-- PROVIDED DATA follows --
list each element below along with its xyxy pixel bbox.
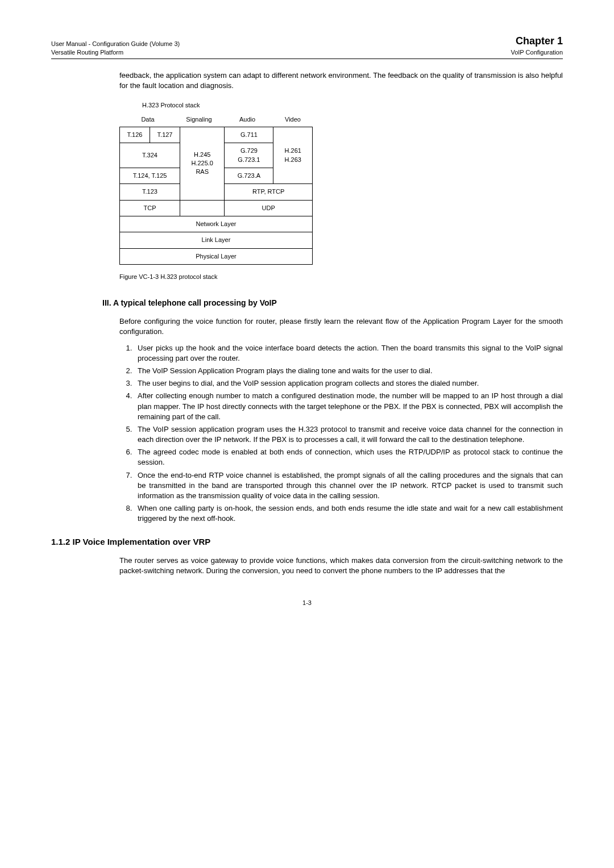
header-left-line1: User Manual - Configuration Guide (Volum… — [51, 40, 180, 48]
list-item: The VoIP session application program use… — [134, 424, 563, 445]
page-header: User Manual - Configuration Guide (Volum… — [51, 34, 563, 59]
cell-blank — [180, 200, 225, 216]
cell-link-layer: Link Layer — [120, 232, 313, 248]
header-left: User Manual - Configuration Guide (Volum… — [51, 40, 180, 57]
header-chapter: Chapter 1 — [511, 34, 563, 48]
cell-g723a: G.723.A — [225, 168, 273, 183]
pre-list-paragraph: Before configuring the voice function fo… — [119, 316, 563, 337]
protocol-stack-diagram: Data Signaling Audio Video T.126 T.127 H… — [119, 115, 563, 265]
cell-network-layer: Network Layer — [120, 216, 313, 232]
cell-g711: G.711 — [225, 127, 273, 143]
intro-paragraph: feedback, the application system can ada… — [119, 70, 563, 91]
header-right: Chapter 1 VoIP Configuration — [511, 34, 563, 57]
cell-physical-layer: Physical Layer — [120, 248, 313, 264]
list-item: The user begins to dial, and the VoIP se… — [134, 378, 563, 389]
header-sub: VoIP Configuration — [511, 48, 563, 57]
list-item: Once the end-to-end RTP voice channel is… — [134, 470, 563, 502]
list-item: When one calling party is on-hook, the s… — [134, 503, 563, 524]
cell-t127: T.127 — [150, 127, 180, 143]
cell-t124-t125: T.124, T.125 — [120, 168, 180, 183]
list-item: The agreed codec mode is enabled at both… — [134, 447, 563, 468]
section-paragraph: The router serves as voice gateway to pr… — [119, 556, 563, 576]
cell-tcp: TCP — [120, 200, 180, 216]
label-audio: Audio — [222, 115, 273, 124]
cell-signaling: H.245 H.225.0 RAS — [180, 127, 225, 200]
cell-udp: UDP — [225, 200, 313, 216]
label-video: Video — [273, 115, 313, 124]
cell-t324: T.324 — [120, 143, 180, 168]
steps-list: User picks up the hook and the voice int… — [119, 343, 563, 524]
figure-top-caption: H.323 Protocol stack — [142, 101, 563, 110]
list-item: The VoIP Session Application Program pla… — [134, 366, 563, 376]
cell-t123: T.123 — [120, 184, 180, 200]
figure-bottom-caption: Figure VC-1-3 H.323 protocol stack — [119, 273, 563, 281]
list-item: User picks up the hook and the voice int… — [134, 343, 563, 364]
label-signaling: Signaling — [176, 115, 222, 124]
cell-rtp-rtcp: RTP, RTCP — [225, 184, 313, 200]
section-heading-1-1-2: 1.1.2 IP Voice Implementation over VRP — [51, 536, 563, 548]
subheading-iii: III. A typical telephone call processing… — [102, 298, 563, 309]
protocol-stack-table: T.126 T.127 H.245 H.225.0 RAS G.711 H.26… — [119, 127, 313, 265]
cell-t126: T.126 — [120, 127, 150, 143]
header-left-line2: Versatile Routing Platform — [51, 48, 180, 57]
list-item: After collecting enough number to match … — [134, 391, 563, 422]
cell-g729-g7231: G.729 G.723.1 — [225, 143, 273, 168]
cell-h261-h263: H.261 H.263 — [273, 127, 313, 184]
label-data: Data — [119, 115, 176, 124]
stack-column-labels: Data Signaling Audio Video — [119, 115, 313, 124]
page-number: 1-3 — [51, 599, 563, 607]
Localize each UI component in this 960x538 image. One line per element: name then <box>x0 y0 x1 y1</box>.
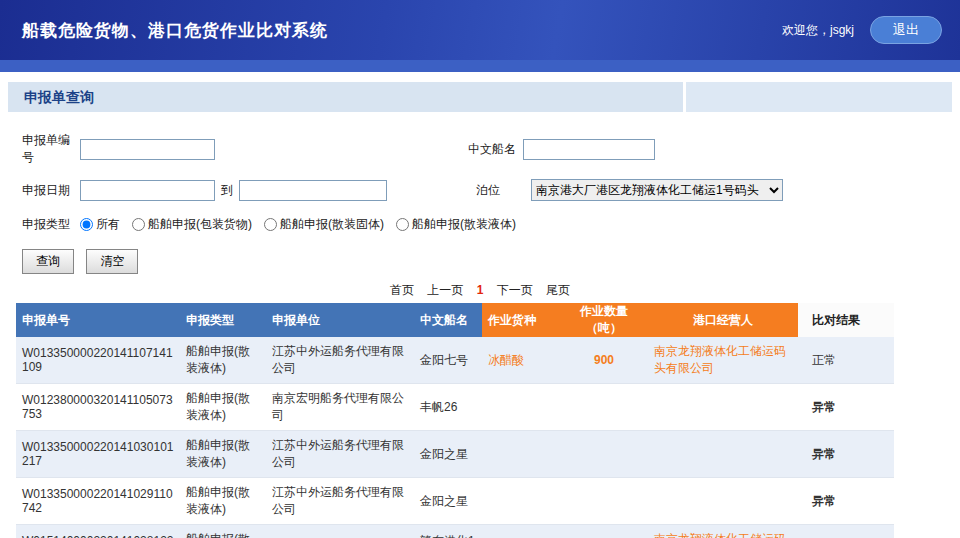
radio-bulk-solid-label: 船舶申报(散装固体) <box>280 216 384 233</box>
section-bar-right <box>686 82 952 112</box>
declaration-no-label: 申报单编号 <box>22 132 80 166</box>
cell-type: 船舶申报(散装液体) <box>180 431 266 478</box>
app-header: 船载危险货物、港口危货作业比对系统 欢迎您，jsgkj 退出 <box>0 0 960 60</box>
cell-result: 异常 <box>798 478 894 525</box>
table-row: W012380000320141105073753 船舶申报(散装液体) 南京宏… <box>16 384 894 431</box>
col-header-ship: 中文船名 <box>414 303 482 337</box>
cell-operator: 南京龙翔液体化工储运码头有限公司 <box>648 337 798 384</box>
table-header-row: 申报单号 申报类型 申报单位 中文船名 作业货种 作业数量（吨） 港口经营人 比… <box>16 303 894 337</box>
date-to-separator: 到 <box>221 182 233 199</box>
ship-name-label: 中文船名 <box>468 141 523 158</box>
cell-unit: 江西东港航运有限公司 <box>266 525 414 538</box>
cell-cargo: 冰醋酸 <box>482 337 560 384</box>
berth-select[interactable]: 南京港大厂港区龙翔液体化工储运1号码头 <box>531 179 783 201</box>
date-label: 申报日期 <box>22 182 80 199</box>
radio-packaged-goods[interactable]: 船舶申报(包装货物) <box>132 216 252 233</box>
cell-ship: 赣东港化166 <box>414 525 482 538</box>
radio-bulk-solid[interactable]: 船舶申报(散装固体) <box>264 216 384 233</box>
pagination-current-page[interactable]: 1 <box>477 283 484 297</box>
date-to-input[interactable] <box>239 180 387 201</box>
cell-operator: 南京龙翔液体化工储运码头有限公司 <box>648 525 798 538</box>
ship-name-input[interactable] <box>523 139 655 160</box>
declaration-no-input[interactable] <box>80 139 215 160</box>
cell-ship: 金阳之星 <box>414 478 482 525</box>
col-header-type: 申报类型 <box>180 303 266 337</box>
cell-type: 船舶申报(散装液体) <box>180 525 266 538</box>
declare-type-label: 申报类型 <box>22 216 80 233</box>
cell-operator <box>648 431 798 478</box>
col-header-unit: 申报单位 <box>266 303 414 337</box>
cell-quantity: 600 <box>560 525 648 538</box>
cell-result: 正常 <box>798 525 894 538</box>
cell-quantity <box>560 384 648 431</box>
header-subband <box>0 60 960 72</box>
date-from-input[interactable] <box>80 180 215 201</box>
pagination-next[interactable]: 下一页 <box>497 283 533 297</box>
table-row: W015140000220141028122151 船舶申报(散装液体) 江西东… <box>16 525 894 538</box>
button-row: 查询 清空 <box>22 249 960 274</box>
col-header-operator: 港口经营人 <box>648 303 798 337</box>
radio-packaged-goods-label: 船舶申报(包装货物) <box>148 216 252 233</box>
radio-bulk-solid-input[interactable] <box>264 218 277 231</box>
query-button[interactable]: 查询 <box>22 249 74 274</box>
radio-bulk-liquid-label: 船舶申报(散装液体) <box>412 216 516 233</box>
cell-result: 正常 <box>798 337 894 384</box>
cell-result: 异常 <box>798 384 894 431</box>
clear-button[interactable]: 清空 <box>86 249 138 274</box>
app-title: 船载危险货物、港口危货作业比对系统 <box>22 19 328 42</box>
table-row: W013350000220141030101217 船舶申报(散装液体) 江苏中… <box>16 431 894 478</box>
welcome-text: 欢迎您，jsgkj <box>782 22 854 39</box>
cell-unit: 江苏中外运船务代理有限公司 <box>266 431 414 478</box>
cell-ship: 金阳七号 <box>414 337 482 384</box>
cell-result: 异常 <box>798 431 894 478</box>
col-header-result: 比对结果 <box>798 303 894 337</box>
cell-quantity <box>560 478 648 525</box>
col-header-cargo: 作业货种 <box>482 303 560 337</box>
form-row-3: 申报类型 所有 船舶申报(包装货物) 船舶申报(散装固体) 船舶申报(散装液体) <box>22 216 960 233</box>
berth-label: 泊位 <box>476 182 531 199</box>
cell-type: 船舶申报(散装液体) <box>180 337 266 384</box>
cell-operator <box>648 478 798 525</box>
pagination-last[interactable]: 尾页 <box>546 283 570 297</box>
cell-declaration-no: W013350000220141030101217 <box>16 431 180 478</box>
cell-declaration-no: W015140000220141028122151 <box>16 525 180 538</box>
radio-all-input[interactable] <box>80 218 93 231</box>
radio-bulk-liquid-input[interactable] <box>396 218 409 231</box>
cell-quantity: 900 <box>560 337 648 384</box>
cell-ship: 金阳之星 <box>414 431 482 478</box>
results-table: 申报单号 申报类型 申报单位 中文船名 作业货种 作业数量（吨） 港口经营人 比… <box>16 303 894 538</box>
cell-quantity <box>560 431 648 478</box>
cell-cargo: 甲醇 <box>482 525 560 538</box>
cell-cargo <box>482 384 560 431</box>
cell-cargo <box>482 431 560 478</box>
header-right: 欢迎您，jsgkj 退出 <box>782 16 942 44</box>
cell-declaration-no: W012380000320141105073753 <box>16 384 180 431</box>
cell-declaration-no: W013350000220141029110742 <box>16 478 180 525</box>
cell-type: 船舶申报(散装液体) <box>180 478 266 525</box>
table-row: W013350000220141029110742 船舶申报(散装液体) 江苏中… <box>16 478 894 525</box>
cell-unit: 江苏中外运船务代理有限公司 <box>266 337 414 384</box>
pagination-prev[interactable]: 上一页 <box>427 283 463 297</box>
logout-button[interactable]: 退出 <box>870 16 942 44</box>
cell-unit: 南京宏明船务代理有限公司 <box>266 384 414 431</box>
radio-all-label: 所有 <box>96 216 120 233</box>
radio-all[interactable]: 所有 <box>80 216 120 233</box>
radio-packaged-goods-input[interactable] <box>132 218 145 231</box>
cell-operator <box>648 384 798 431</box>
pagination: 首页 上一页 1 下一页 尾页 <box>41 282 919 299</box>
form-row-2: 申报日期 到 泊位 南京港大厂港区龙翔液体化工储运1号码头 <box>22 179 960 201</box>
cell-unit: 江苏中外运船务代理有限公司 <box>266 478 414 525</box>
form-row-1: 申报单编号 中文船名 <box>22 132 960 166</box>
col-header-declaration-no: 申报单号 <box>16 303 180 337</box>
cell-declaration-no: W013350000220141107141109 <box>16 337 180 384</box>
section-title: 申报单查询 <box>8 82 683 112</box>
pagination-first[interactable]: 首页 <box>390 283 414 297</box>
cell-ship: 丰帆26 <box>414 384 482 431</box>
table-row: W013350000220141107141109 船舶申报(散装液体) 江苏中… <box>16 337 894 384</box>
section-bar: 申报单查询 <box>8 82 952 112</box>
radio-bulk-liquid[interactable]: 船舶申报(散装液体) <box>396 216 516 233</box>
cell-type: 船舶申报(散装液体) <box>180 384 266 431</box>
cell-cargo <box>482 478 560 525</box>
col-header-quantity: 作业数量（吨） <box>560 303 648 337</box>
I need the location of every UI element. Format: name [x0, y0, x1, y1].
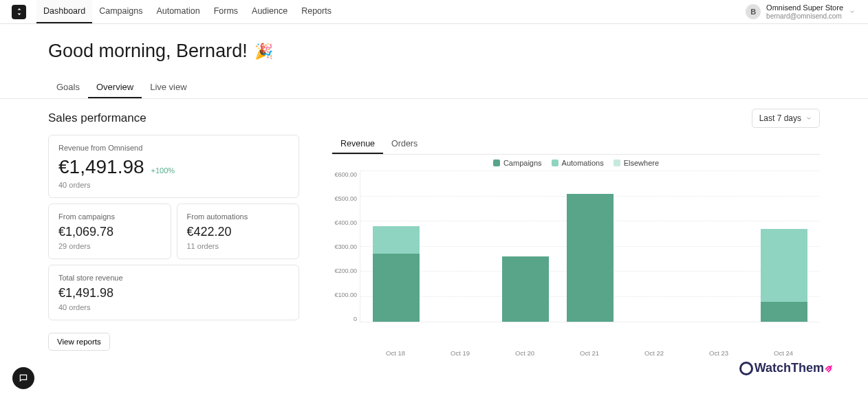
chevron-down-icon: [805, 115, 812, 122]
account-menu[interactable]: B Omnisend Super Store bernard@omnisend.…: [746, 3, 861, 20]
card-value: €1,491.98: [58, 286, 289, 300]
y-tick: €100.00: [334, 292, 357, 298]
x-tick: Oct 18: [372, 349, 419, 357]
bar-oct-19[interactable]: [437, 171, 484, 322]
bar-seg-campaigns: [761, 302, 807, 322]
account-email: bernard@omnisend.com: [766, 12, 843, 21]
card-label: Total store revenue: [58, 274, 289, 282]
card-total-store-revenue: Total store revenue €1,491.98 40 orders: [48, 265, 299, 320]
y-tick: €200.00: [334, 267, 357, 274]
card-delta: +100%: [151, 166, 175, 175]
chart-tab-revenue[interactable]: Revenue: [332, 135, 383, 154]
bar-oct-20[interactable]: [502, 171, 549, 322]
swatch-icon: [493, 160, 500, 166]
x-axis: Oct 18Oct 19Oct 20Oct 21Oct 22Oct 23Oct …: [332, 346, 820, 357]
swatch-icon: [614, 160, 620, 166]
logo-icon: [15, 8, 23, 16]
chat-button[interactable]: [12, 367, 34, 389]
chart-panel: Revenue Orders Campaigns Automations Els…: [332, 135, 820, 357]
bar-oct-21[interactable]: [567, 171, 614, 322]
card-sub: 29 orders: [58, 242, 161, 250]
card-sub: 40 orders: [58, 181, 289, 189]
card-label: From automations: [187, 212, 290, 221]
rss-icon: ⋔: [823, 362, 836, 375]
card-value: €1,069.78: [58, 225, 161, 239]
y-tick: €300.00: [334, 243, 357, 250]
nav-forms[interactable]: Forms: [207, 0, 245, 23]
y-tick: €600.00: [334, 171, 357, 178]
account-text: Omnisend Super Store bernard@omnisend.co…: [766, 3, 843, 20]
x-tick: Oct 24: [760, 349, 807, 357]
party-icon: 🎉: [254, 43, 273, 60]
card-label: From campaigns: [58, 212, 161, 221]
legend-label: Campaigns: [503, 159, 542, 167]
nav-campaigns[interactable]: Campaigns: [92, 0, 149, 23]
bar-oct-24[interactable]: [761, 171, 807, 322]
x-tick: Oct 23: [695, 349, 742, 357]
bar-seg-automations: [373, 226, 420, 254]
card-sub: 40 orders: [58, 303, 289, 311]
card-from-campaigns: From campaigns €1,069.78 29 orders: [48, 204, 171, 259]
y-tick: €400.00: [334, 219, 357, 226]
chart-tabs: Revenue Orders: [332, 135, 820, 155]
greeting: Good morning, Bernard! 🎉: [0, 24, 868, 70]
y-axis: €600.00€500.00€400.00€300.00€200.00€100.…: [332, 171, 360, 322]
legend-automations: Automations: [552, 159, 604, 167]
y-tick: €500.00: [334, 195, 357, 202]
card-revenue-omnisend: Revenue from Omnisend €1,491.98 +100% 40…: [48, 135, 299, 198]
bar-oct-22[interactable]: [631, 171, 678, 322]
bar-seg-campaigns: [567, 194, 614, 322]
x-tick: Oct 22: [631, 349, 677, 357]
plot: [360, 171, 820, 322]
chart-tab-orders[interactable]: Orders: [383, 135, 426, 154]
nav-dashboard[interactable]: Dashboard: [36, 0, 92, 23]
section-header: Sales performance Last 7 days: [0, 99, 868, 135]
main: Revenue from Omnisend €1,491.98 +100% 40…: [0, 135, 868, 357]
nav-automation[interactable]: Automation: [149, 0, 206, 23]
card-sub: 11 orders: [187, 242, 290, 250]
account-name: Omnisend Super Store: [766, 3, 843, 12]
x-tick: Oct 20: [501, 349, 548, 357]
watermark-text: WatchThem: [755, 361, 824, 375]
subtab-live-view[interactable]: Live view: [142, 77, 195, 98]
nav-audience[interactable]: Audience: [245, 0, 294, 23]
metric-cards: Revenue from Omnisend €1,491.98 +100% 40…: [48, 135, 299, 357]
app-header: Dashboard Campaigns Automation Forms Aud…: [0, 0, 868, 24]
bar-oct-23[interactable]: [696, 171, 743, 322]
subtab-overview[interactable]: Overview: [88, 77, 142, 98]
greeting-text: Good morning, Bernard!: [48, 41, 248, 62]
x-tick: Oct 19: [437, 349, 484, 357]
y-tick: 0: [354, 316, 357, 322]
watermark: WatchThem ⋔: [739, 361, 834, 375]
chevron-down-icon: [849, 8, 856, 15]
watermark-icon: [739, 362, 753, 375]
section-title: Sales performance: [48, 111, 147, 125]
legend-label: Automations: [562, 159, 604, 167]
bar-seg-campaigns: [373, 254, 420, 322]
chat-icon: [19, 373, 28, 383]
card-value: €1,491.98: [58, 156, 144, 178]
swatch-icon: [552, 160, 558, 166]
view-reports-button[interactable]: View reports: [48, 333, 110, 351]
legend-label: Elsewhere: [624, 159, 659, 167]
x-tick: Oct 21: [566, 349, 613, 357]
chart-area: €600.00€500.00€400.00€300.00€200.00€100.…: [332, 171, 820, 346]
bar-seg-campaigns: [502, 256, 549, 322]
app-logo[interactable]: [12, 5, 26, 19]
nav-reports[interactable]: Reports: [294, 0, 338, 23]
chart-legend: Campaigns Automations Elsewhere: [332, 155, 820, 171]
period-select[interactable]: Last 7 days: [752, 109, 820, 128]
main-nav: Dashboard Campaigns Automation Forms Aud…: [36, 0, 338, 23]
legend-campaigns: Campaigns: [493, 159, 542, 167]
avatar: B: [746, 4, 761, 19]
bar-seg-automations: [761, 229, 807, 302]
dashboard-subtabs: Goals Overview Live view: [0, 70, 868, 99]
subtab-goals[interactable]: Goals: [48, 77, 88, 98]
bar-oct-18[interactable]: [373, 171, 420, 322]
card-value: €422.20: [187, 225, 290, 239]
legend-elsewhere: Elsewhere: [614, 159, 659, 167]
card-from-automations: From automations €422.20 11 orders: [177, 204, 300, 259]
card-label: Revenue from Omnisend: [58, 144, 289, 152]
period-label: Last 7 days: [759, 113, 801, 123]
-- PROVIDED DATA concluded --
* [DIRECTIONS FOR THIS TASK]
The lines to copy are those in the listing that contain "party".

* [COMPLETED EXERCISE]
list-item: When one calling party is on-hook, the s… — [134, 503, 563, 524]
party-icon: 🎉: [254, 43, 273, 60]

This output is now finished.